En un instant je fus sur pieds, ignorant la douleur et le sang qui tambourinait à mes tempes. J’allai près de l’eau vive pour débarrasser mon visage de cette sensation de crasse que les sueurs froides et la poussière suspendue dans l’air sec m’avaient imprimée. Je restai ainsi idiot un moment devant le reflet peu flatteur que l’onde me donna à regarder. Mes cheveux pourtant longs et fins ne se décidaient pas à retomber contre mon visage mais formaient une auréole épineuse qui, ajoutée à mes joues creusées, mes lèvres éclatées et cet immonde halo rouge dans le bleu de mes yeux, me donnaient l’air d’un ange déchu, d’un assassin.
Assassin royal. Ces mots avaient été prononcés par la bête noire dont la charogne à forme curieusement humaine gisait toujours à quelques pas de là. J’évitai cependant soigneusement de la détailler. Alors comme ça, les monstres existaient ? J’en devins nauséeux et fébrile. Je n’étais plus à l’abri de rien avec cet assassin mystérieux, dont je ne connaissais toujours rien des intentions.

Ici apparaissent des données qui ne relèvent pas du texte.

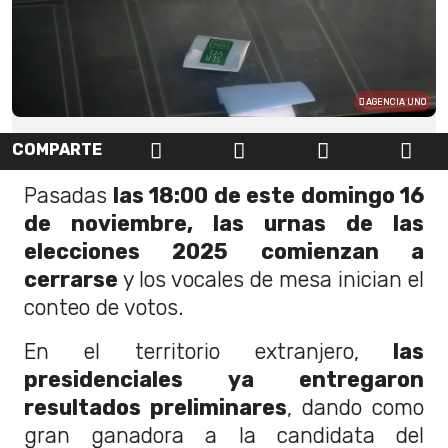
AGENCIA UNO
COMPARTE
Pasadas
las 18:00 de este domingo 16
de noviembre, las urnas de las
elecciones 2025 comienzan a
cerrarse
y los vocales de mesa inician el
conteo de votos.
En el territorio extranjero,
las
presidenciales ya entregaron
resultados preliminares
, dando como
gran ganadora a la candidata del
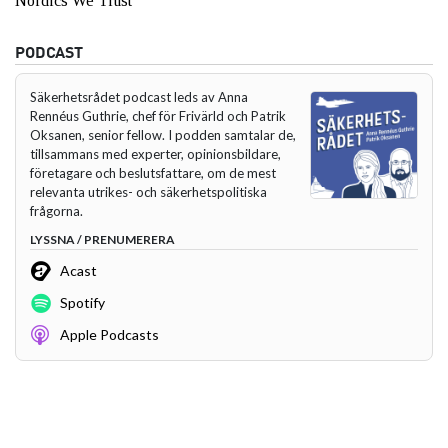
Nordics We Trust”
PODCAST
Säkerhetsrådet podcast leds av Anna
Rennéus Guthrie, chef för Frivärld och Patrik
Oksanen, senior fellow. I podden samtalar de,
tillsammans med experter, opinionsbildare,
företagare och beslutsfattare, om de mest
relevanta utrikes- och säkerhetspolitiska
frågorna.
LYSSNA / PRENUMERERA
Acast
Spotify
Apple Podcasts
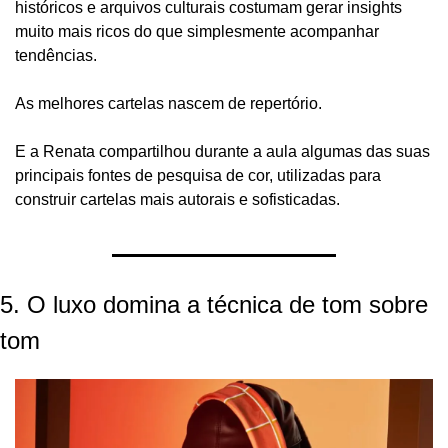
históricos e arquivos culturais costumam gerar insights 
muito mais ricos do que simplesmente acompanhar 
tendências.
As melhores cartelas nascem de repertório.
E a Renata compartilhou durante a aula algumas das suas 
principais fontes de pesquisa de cor, utilizadas para 
construir cartelas mais autorais e sofisticadas.
5. O luxo domina a técnica de tom sobre 
tom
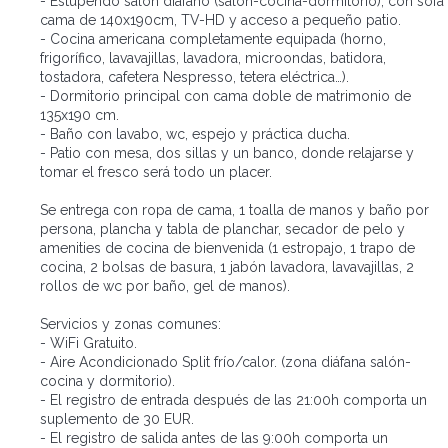
- Estupendo salón diáfano (salón-cocina-dormitorio), con sofá
cama de 140x190cm, TV-HD y acceso a pequeño patio.
- Cocina americana completamente equipada (horno,
frigorífico, lavavajillas, lavadora, microondas, batidora,
tostadora, cafetera Nespresso, tetera eléctrica…).
- Dormitorio principal con cama doble de matrimonio de
135x190 cm.
- Baño con lavabo, wc, espejo y práctica ducha.
- Patio con mesa, dos sillas y un banco, donde relajarse y
tomar el fresco será todo un placer.
Se entrega con ropa de cama, 1 toalla de manos y baño por
persona, plancha y tabla de planchar, secador de pelo y
amenities de cocina de bienvenida (1 estropajo, 1 trapo de
cocina, 2 bolsas de basura, 1 jabón lavadora, lavavajillas, 2
rollos de wc por baño, gel de manos).
Servicios y zonas comunes:
- WiFi Gratuito.
- Aire Acondicionado Split frío/calor. (zona diáfana salón-
cocina y dormitorio).
- El registro de entrada después de las 21:00h comporta un
suplemento de 30 EUR.
- El registro de salida antes de las 9:00h comporta un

Je me tournai vers mon tortionnaire me regardant avec sévérité du haut de sa monture qui piaffait. Lisant certainement dans mon regard abîmé la raison de mon alarme par un maléfice qui ne pouvait pas m’étonner de sa part, il lança soudain son cheval au grand trot dans l’eau tranquille, troublant son mouvement perpétuel. Il traversa la rivière en quelques bonds et accéléra l’allure pour s’enfoncer dans les bois noirs et brumeux de l’autre rive, sans même un regard en arrière.
La fureur fit monter un tel afflux de sang à mon visage que le bandage appliqué autour de mon cou se mit à rougir. Ainsi, il voulait me brimer, me briser par son mépris ? Mais il n’avait encore aucune idée d’à qui il avait à faire…
Je me doutai assez bien qu’il n’ait plus envie de perdre du temps et ainsi risquer de refaire une mauvaise rencontre. Pour ce faire et me forcer à accélérer l’allure, il avait choisi de me mettre hors de moi à tel point que j’en vienne à le suivre sans plus faire de simagrées, dans le seul espoir de pouvoir le briser à mon tour le moment opportun. Ce qu’il ne savait peut-être pas, c’est que je voyais clair dans ses petites mesquineries calculées, son esprit inique à mon égard déjà mis à jour, et que j’acceptai de mon plein gré d’entrer dans son jeu.
Perdu, je l’étais depuis hier. Des patrouilles devaient arpenter en ce moment la ville dans ses moindres replis pour me traquer. C’était par sa faute et son égoïsme borné que je me retrouvai au milieu de nulle part, à contempler mon hideux reflet dans une eau salie par la charogne d’un démon venu me faire la peau.